• ASSIGNED TASK
Without including any images, set down the records below exactly.

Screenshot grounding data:
··········

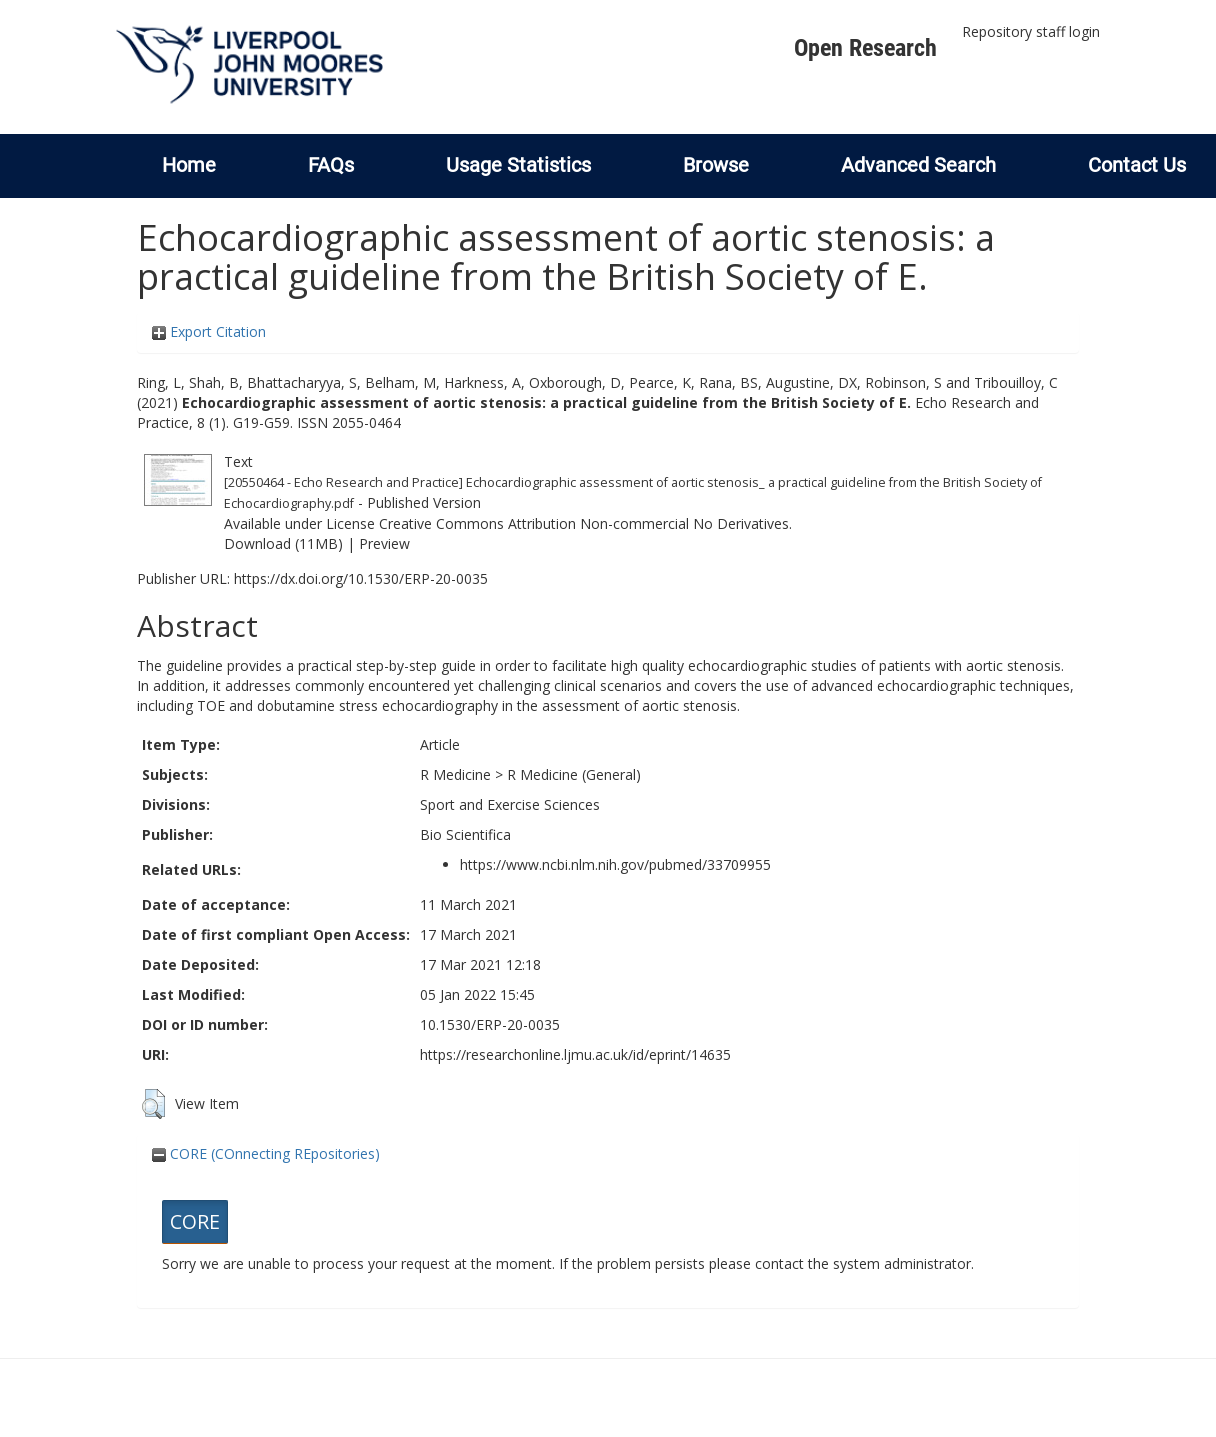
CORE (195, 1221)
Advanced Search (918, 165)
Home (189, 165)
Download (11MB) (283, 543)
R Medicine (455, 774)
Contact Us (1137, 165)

··········

• RESULT OF THE TASK
CORE (195, 1221)
Advanced Search (918, 165)
Home (189, 165)
Download (11MB) (283, 543)
R Medicine (455, 774)
Contact Us (1137, 165)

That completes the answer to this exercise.